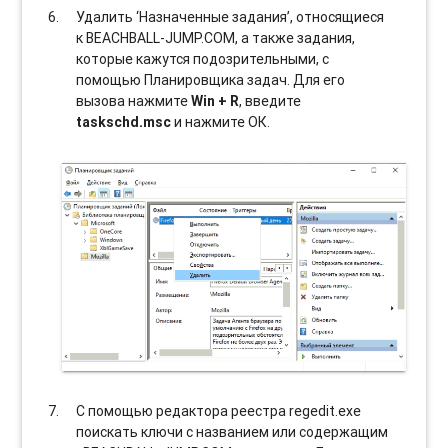
Удалить ‘Назначенные задания’, относящиеся
к BEACHBALL-JUMP.COM, а также задания,
которые кажутся подозрительными, с
помощью Планировщика задач. Для его
вызова нажмите
Win + R
, введите
taskschd.msc
и нажмите ОК.
С помощью редактора реестра regedit.exe
поискать ключи с названием или содержащим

——————

▶ Required work:
Each line above is to be repeated exactly as written; no picture is carried over.

▶ Exercise answer:
Удалить ‘Назначенные задания’, относящиеся
к BEACHBALL-JUMP.COM, а также задания,
которые кажутся подозрительными, с
помощью Планировщика задач. Для его
вызова нажмите
Win + R
, введите
taskschd.msc
и нажмите ОК.
С помощью редактора реестра regedit.exe
поискать ключи с названием или содержащим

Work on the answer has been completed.